А еще через день в комнату влетела Юля и закричала:
Ну что, танцуй. У нее в руках был крошечный клочок бумаги.
Что это?
Телеграмма. Тебе. Танцуй.
Сигареты подойдут?
Ага, она радостно бросила мне на кровать бумажку.
Я стала читать: «Приговор отменили. Будет новый суд. Ты возвращаешься. Мама».
Я, все еще не веря свои глазам, подскочила и стала прыгать по комнате, вопя и хохоча. Все с завистью смотрели на меня, ведь отсюда уезжали крайне редко.
Советую не возвращаться, буркнула Тома.
Не вернусь, ответила я, скорее самой себе, чем ей. Ни за что не вернусь.
Глава 7
Благодаря полученной телеграмме я знала, что жить здесь мне осталось недолго. Но документы мои отправлялись этапом и пока начальник тюрьмы их не получил, я ждала. Так в ожидании провела еще дней семь. Все это время я порхала, и мне не могли испортить настроения ни Тома со своей пассией, ни даже грустная Света, которая не хотела со мной расставаться. Я была настолько рада возвращению домой, что не могла грустить вместе с ней.
Мне завидовали, но и желали успехов и удачного пересмотра дела. Хотя в основном никто не верил в чудесный исход апелляции, но чем черт не шутит?
Кроме слухов о том, что человека можно выкупить из лагеря, также говорили, что можно и из зала суда: заплатить судье или каким-то образом подделать документы о приговоре или назначении в лагерь. Не знаю. Я не сталкивалась с подобным. Все, с кем я сидела, получили свои сроки, но все эти люди не имели денег для подкупа, поэтому никто и не рассчитывал на подобных исход. Единственным примером была Наташа, история которой была покрыта тайной.

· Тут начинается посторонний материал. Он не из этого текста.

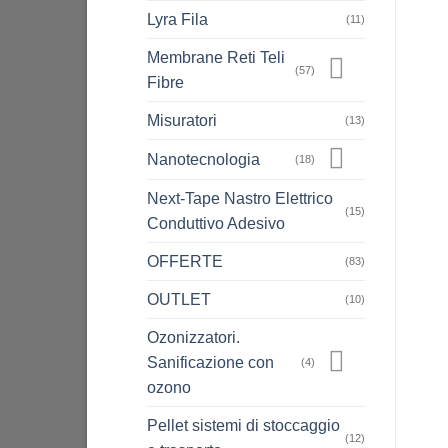
Lyra Fila
(11)
Membrane Reti Teli
(57)
Fibre
Misuratori
(13)
Nanotecnologia
(18)
Next-Tape Nastro Elettrico
(15)
Conduttivo Adesivo
OFFERTE
(83)
OUTLET
(10)
Ozonizzatori.
Sanificazione con
(4)
ozono
Pellet sistemi di stoccaggio
(12)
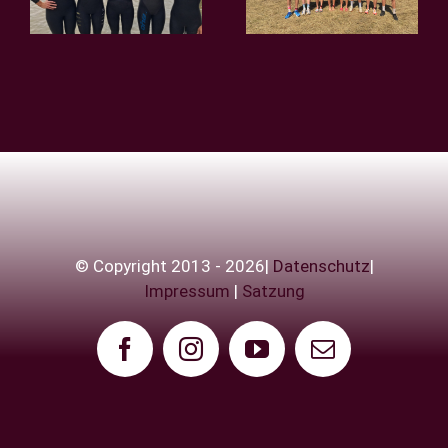
Regionalliga
Verl!
in Rostock
© Copyright 2013 - 2026|
Datenschutz
|
Impressum
|
Satzung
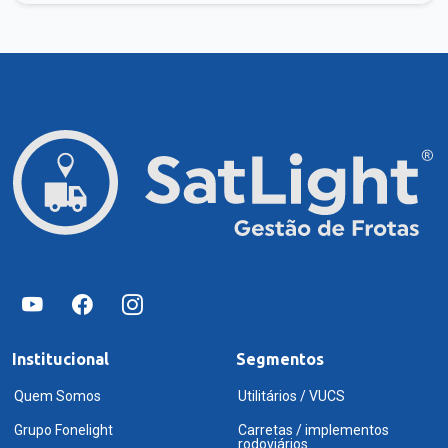
Institucional
Segmentos
Quem Somos
Utilitários / VUCS
Grupo Fonelight
Carretas / implementos
rodoviários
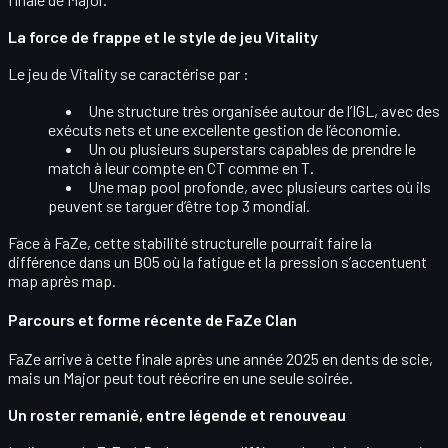
La force de frappe et le style de jeu Vitality
Le jeu de Vitality se caractérise par :
Une structure très
organisée autour de l’IGL
, avec des
exécuts nets et une excellente gestion de l’économie.
Un ou plusieurs
superstars capables de prendre le
match à leur compte
en CT comme en T.
Une
map pool profonde
, avec plusieurs cartes où ils
peuvent se targuer d’être top 3 mondial.
Face à FaZe, cette stabilité structurelle pourrait faire la
différence dans un BO5 où la fatigue et la pression s’accentuent
map après map.
Parcours et forme récente de FaZe Clan
FaZe arrive à cette finale après une année 2025 en dents de scie,
mais un Major peut tout réécrire en une seule soirée.
Un roster remanié, entre légende et renouveau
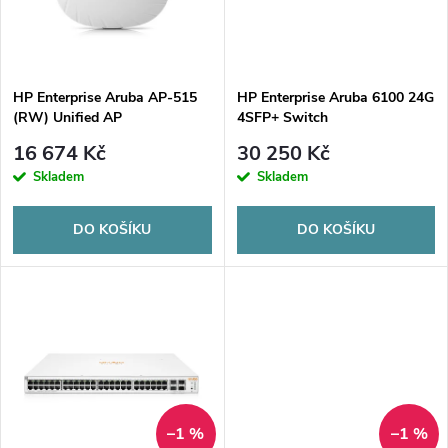
n
i
í
s
p
HP Enterprise Aruba AP-515
HP Enterprise Aruba 6100 24G
(RW) Unified AP
4SFP+ Switch
p
r
16 674 Kč
30 250 Kč
r
Skladem
Skladem
o
o
DO KOŠÍKU
DO KOŠÍKU
d
d
u
u
k
k
t
t
–1 %
–1 %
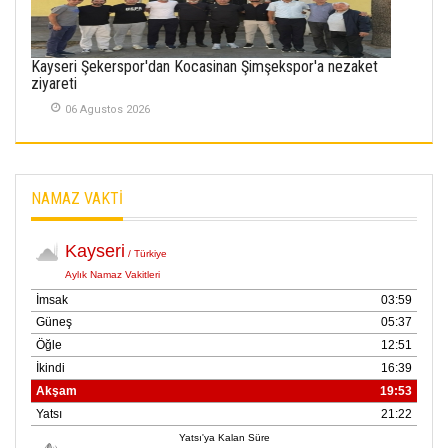
Rizespor’la Nihayet 3
puana Ulaştı
01 Mayis 2026
Kayseri Şekerspor'dan Kocasinan Şimşekspor'a nezaket
ziyareti
06 Agustos 2026
NAMAZ VAKTİ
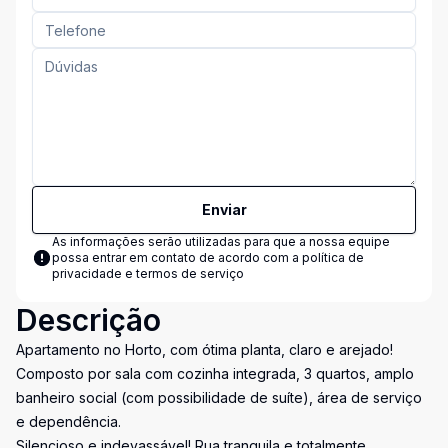
Enviar
As informações serão utilizadas para que a nossa equipe
possa entrar em contato de acordo com a
política de
privacidade e termos de serviço
Descrição
Apartamento no Horto, com ótima planta, claro e arejado!
Composto por sala com cozinha integrada, 3 quartos, amplo
banheiro social (com possibilidade de suíte), área de serviço
e dependência.
Silencioso e indevassável! Rua tranquila e totalmente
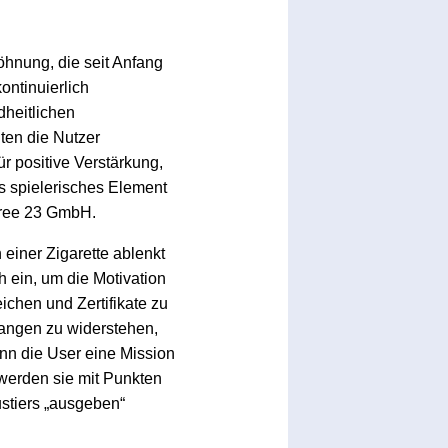
hnung, die seit Anfang
ontinuierlich
dheitlichen
ten die Nutzer
r positive Verstärkung,
s spielerisches Element
 Free 23 GmbH.
einer Zigarette ablenkt
h ein, um die Motivation
ichen und Zertifikate zu
langen zu widerstehen,
enn die User eine Mission
 werden sie mit Punkten
ustiers „ausgeben“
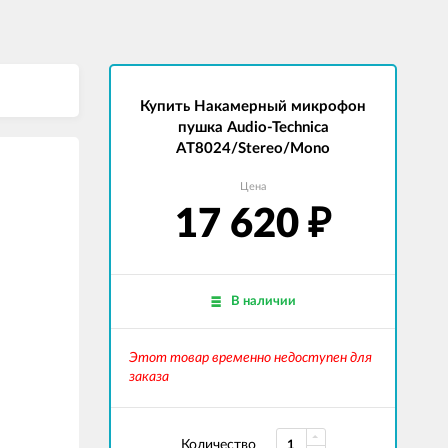
Купить Накамерный микрофон
пушка Audio-Technica
AT8024/Stereo/Mono
Цена
17 620
₽
В наличии
Этот товар временно недоступен для
заказа
Количество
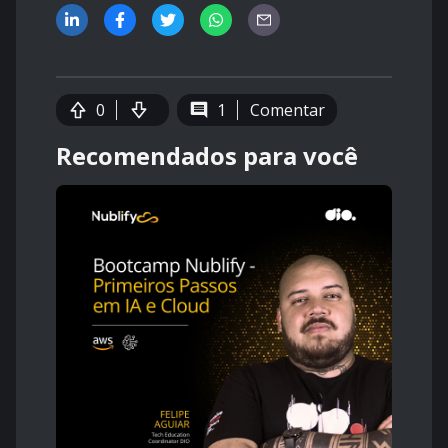
0
1
Comentar
Recomendados para você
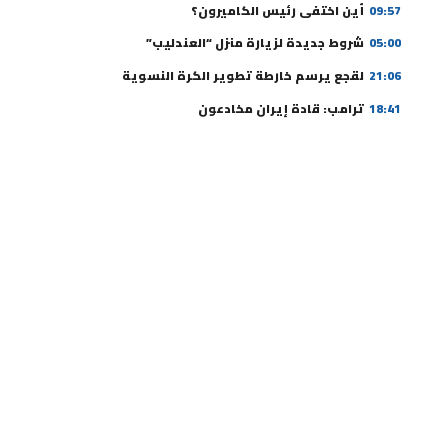
09:57
أين اختفى رئيس الكاميرون؟
05:00
شروط جديدة لزيارة منزل “العندليب”
21:06
لقجع يرسم خارطة تطوير الكرة النسوية
18:41
ترامب: قادة إيران مخادعون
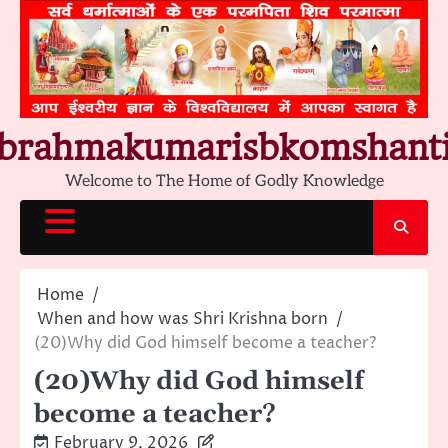
Skip
to
content
brahmakumarisbkomshant
Welcome to The Home of Godly Knowledge
Home
When and how was Shri Krishna born
(20)Why did God himself become a teacher?
(20)Why did God himself
become a teacher?
February 9, 2026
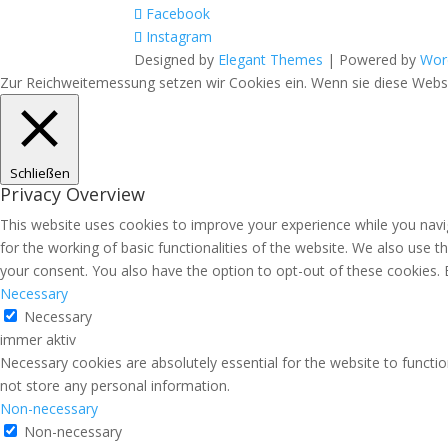
Facebook
Instagram
Designed by
Elegant Themes
| Powered by
Wor
Zur Reichweitemessung setzen wir Cookies ein. Wenn sie diese Websit
Schließen
Privacy Overview
This website uses cookies to improve your experience while you navig
for the working of basic functionalities of the website. We also use 
your consent. You also have the option to opt-out of these cookies.
Necessary
Necessary
immer aktiv
Necessary cookies are absolutely essential for the website to functio
not store any personal information.
Non-necessary
Non-necessary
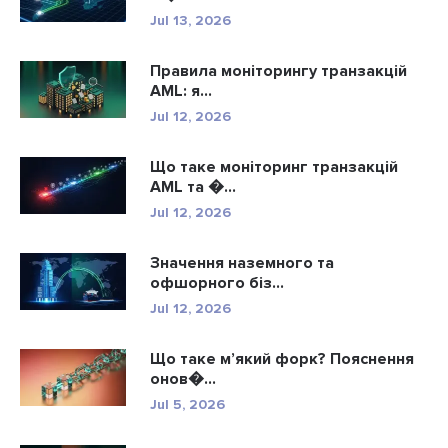
Jul 13, 2026
Правила моніторингу транзакцій
AML: я...
Jul 12, 2026
Що таке моніторинг транзакцій
AML та �...
Jul 12, 2026
Значення наземного та
офшорного біз...
Jul 12, 2026
Що таке м’який форк? Пояснення
онов�...
Jul 5, 2026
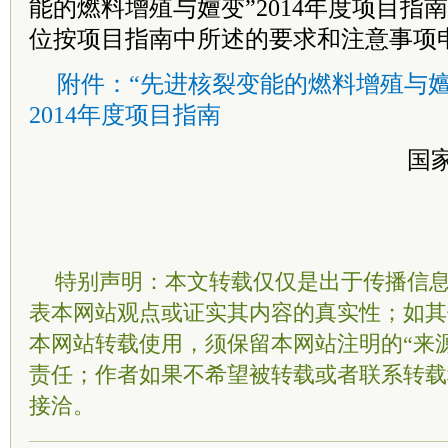
能的燃料增殖与嬗变”2014年度项目指
位按项目指南中所述的要求和注意事项
附件：“先进核裂变能的燃料增殖与嬗
2014年度项目指南
国
特别声明：本文转载仅仅是出于传播信
表本网站观点或证实其内容的真实性；如其
本网站转载使用，须保留本网站注明的“来
责任；作者如果不希望被转载或者联系转载
接洽。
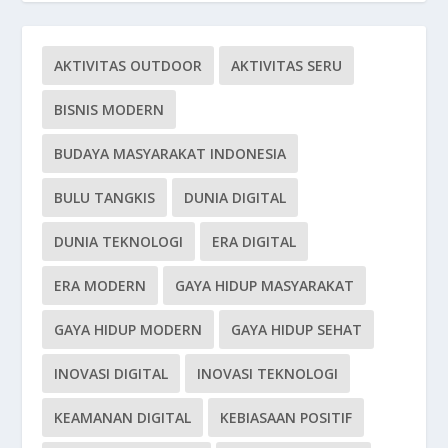
AKTIVITAS OUTDOOR
AKTIVITAS SERU
BISNIS MODERN
BUDAYA MASYARAKAT INDONESIA
BULU TANGKIS
DUNIA DIGITAL
DUNIA TEKNOLOGI
ERA DIGITAL
ERA MODERN
GAYA HIDUP MASYARAKAT
GAYA HIDUP MODERN
GAYA HIDUP SEHAT
INOVASI DIGITAL
INOVASI TEKNOLOGI
KEAMANAN DIGITAL
KEBIASAAN POSITIF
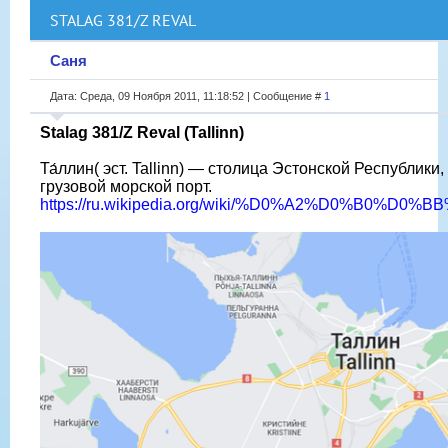
STALAG 381/Z REVAL
Саня
Дата: Среда, 09 Ноября 2011, 11:18:52 | Сообщение #
1
Stalag 381/Z Reval (Tallinn)
Та́ллин( эст. Tallinn) — столица Эстонской Республик
грузовой морской порт.
https://ru.wikipedia.org/wiki/%D0%A2%D0%B0%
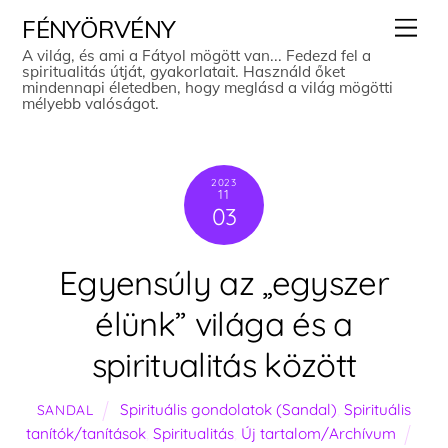
Skip
Men
FÉNYÖRVÉNY
to
A világ, és ami a Fátyol mögött van... Fedezd fel a
spiritualitás útját, gyakorlatait. Használd őket
content
mindennapi életedben, hogy meglásd a világ mögötti
mélyebb valóságot.
2023
11
03
Egyensúly az „egyszer
élünk” világa és a
spiritualitás között
Spirituális gondolatok (Sandal)
,
Spirituális
SANDAL
tanítók/tanítások
,
Spiritualitás
,
Új tartalom/Archívum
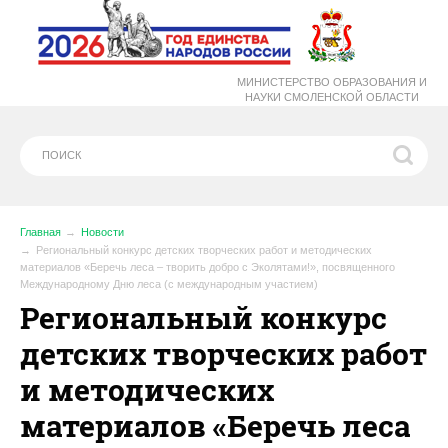
МИНИСТЕРСТВО ОБРАЗОВАНИЯ И
НАУКИ СМОЛЕНСКОЙ ОБЛАСТИ
Главная
Новости
Региональный конкурс детских творческих работ и методических
материалов «Беречь леса – творить добро с Эколятами!», посвященного
Международному Дню леса (с международным участием)
Региональный конкурс
детских творческих работ
и методических
материалов «Беречь леса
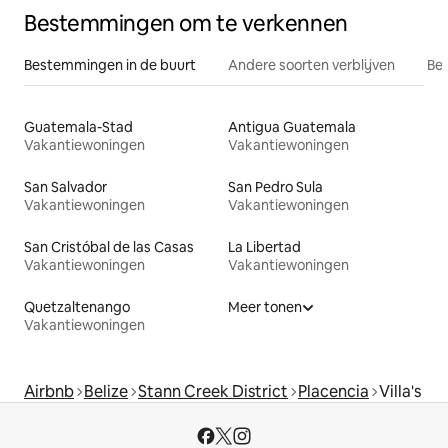
Bestemmingen om te verkennen
Bestemmingen in de buurt
Andere soorten verblijven
Bes
Guatemala-Stad
Antigua Guatemala
Vakantiewoningen
Vakantiewoningen
San Salvador
San Pedro Sula
Vakantiewoningen
Vakantiewoningen
San Cristóbal de las Casas
La Libertad
Vakantiewoningen
Vakantiewoningen
Quetzaltenango
Meer tonen
Vakantiewoningen
Airbnb
Belize
Stann Creek District
Placencia
Villa's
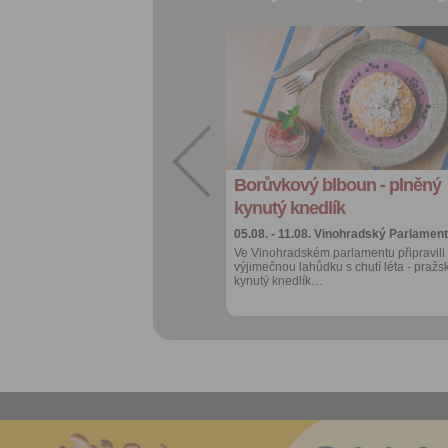
Přidat do
oblíbených
Sdílet:
Facebook
export do
kalendáře
Borůvkový blboun - plněný
Více výhod pro
přihlášené
kynutý knedlík
05.08. - 11.08.
Vinohradský Parlament
Ve Vinohradském parlamentu připravili
výjimečnou lahůdku s chutí léta - pražs
kynutý knedlík…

Известно было лишь то, что Наталья смогла облапошить государство на миллион долларов. Эта история звучала фантастично в нашей тюрьме, среди болезных нар и беззубых наркоманок. Но уверенность Наташи в благополучном разрешении проблемы вселяла веру. Она прокрутила это дело вкупе со многими высокопоставленными чиновниками, поэтому была уверена, что пойдет домой. Заговори она, и все ее подельники тоже отправились бы на нары. Допустить этого конечно никто не мог, и они потянули за все ниточки, чтобы дело замять. И хоть мы искренне и бесконечно радовались за Наташку, но некая несправедливость просматривалась. Человек с миллионом отправлялся на Кипр (это была ее мечта и уверена, что она ее осуществила), а за фальшивую банкнотуна три года в тюрьму.